Pretty much anyone who is knowledgeable about the game of football will tell you that quarterback is the most important position on the team. He is the consummate leader and needs to be the smartest player on the field. In many cases, the decisions he makes with the football determine the outcome of the game. But hey sports fans: the defense needs one too. Scooby Wright III may not have looked like much in gym shorts, but neither did Tom Brady. How did that work out?
Much like the QB of the offense, the MLB needs to be able to make good reads and understand his keys, A key for a MLB is an offensive lineman or two. Typically the center and the guard. Hall Of Fame former Cowboys’ coach, Tom Landry, invented the use of keys and now it has been incorporated by all 32 teams. The Mike linebacker needs to be able to diagnose where the play is going and make the proper call to attack it.
If the offensive QB makes a good read of the protection and changes the play at the line, the MLB needs to be able to make a split second adjustment on the defense. He not only needs to have a complete understanding of the defenses playbook, he needs to have a complete understanding of opposing offenses.
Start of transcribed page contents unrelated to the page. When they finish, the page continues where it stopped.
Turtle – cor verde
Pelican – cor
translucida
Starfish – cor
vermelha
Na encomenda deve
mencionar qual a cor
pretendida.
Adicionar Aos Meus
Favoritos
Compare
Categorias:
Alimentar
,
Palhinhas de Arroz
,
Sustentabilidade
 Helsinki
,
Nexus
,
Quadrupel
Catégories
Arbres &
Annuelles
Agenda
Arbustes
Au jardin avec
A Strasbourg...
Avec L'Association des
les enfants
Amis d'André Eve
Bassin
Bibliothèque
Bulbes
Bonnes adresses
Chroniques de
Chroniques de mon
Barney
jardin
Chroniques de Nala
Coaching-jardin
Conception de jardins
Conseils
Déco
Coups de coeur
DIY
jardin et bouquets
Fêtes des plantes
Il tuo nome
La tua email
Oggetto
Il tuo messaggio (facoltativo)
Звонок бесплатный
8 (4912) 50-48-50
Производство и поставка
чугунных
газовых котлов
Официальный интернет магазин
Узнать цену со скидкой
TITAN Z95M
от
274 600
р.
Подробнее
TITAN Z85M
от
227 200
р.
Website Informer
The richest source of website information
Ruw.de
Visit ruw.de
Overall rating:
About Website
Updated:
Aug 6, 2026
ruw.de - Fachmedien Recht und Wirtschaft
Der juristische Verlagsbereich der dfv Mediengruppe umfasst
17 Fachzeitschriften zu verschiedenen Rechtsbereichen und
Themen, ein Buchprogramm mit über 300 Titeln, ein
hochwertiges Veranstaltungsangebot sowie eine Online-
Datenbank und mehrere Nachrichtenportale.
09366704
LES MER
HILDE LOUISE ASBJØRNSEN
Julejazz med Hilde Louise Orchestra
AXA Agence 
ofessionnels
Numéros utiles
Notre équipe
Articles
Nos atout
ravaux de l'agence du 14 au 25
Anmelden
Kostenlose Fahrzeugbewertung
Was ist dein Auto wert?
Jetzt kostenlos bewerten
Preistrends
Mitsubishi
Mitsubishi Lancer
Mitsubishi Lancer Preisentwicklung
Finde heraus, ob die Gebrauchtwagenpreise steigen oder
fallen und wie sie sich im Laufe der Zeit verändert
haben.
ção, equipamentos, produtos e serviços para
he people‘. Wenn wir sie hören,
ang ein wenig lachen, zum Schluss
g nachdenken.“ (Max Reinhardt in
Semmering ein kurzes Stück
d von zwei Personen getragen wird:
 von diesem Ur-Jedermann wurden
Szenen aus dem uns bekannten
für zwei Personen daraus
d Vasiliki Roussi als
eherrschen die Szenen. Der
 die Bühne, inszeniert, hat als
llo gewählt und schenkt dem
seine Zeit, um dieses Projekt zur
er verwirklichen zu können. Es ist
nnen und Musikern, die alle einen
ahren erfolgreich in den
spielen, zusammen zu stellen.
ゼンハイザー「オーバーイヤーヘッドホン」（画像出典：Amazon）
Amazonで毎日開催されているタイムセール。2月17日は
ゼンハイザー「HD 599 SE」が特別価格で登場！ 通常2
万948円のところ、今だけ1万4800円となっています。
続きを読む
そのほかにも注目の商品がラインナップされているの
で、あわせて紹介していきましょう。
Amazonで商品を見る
I have never seen a MLB fresh out of college better at this than Scooby Wright III.
I don’t care how athletic a player is, if he doesn’t have the instincts and football IQ to accomplish this, he is useless as the QB of the defense. The MLB needs to spend hundreds of hours in the film room and studying his playbook. The video below will give you some insight on LB keys for run plays.
A linebacker can also determine if the play is going to be a pass play by watching his keys. The keys don’t change: they still watch the same linemen. The only difference? When the play is a pass play the offensive linemen will not shoot out trying to get push. Instead they will practically stand up and move backwards to set their feet and form a wall around the quarterback.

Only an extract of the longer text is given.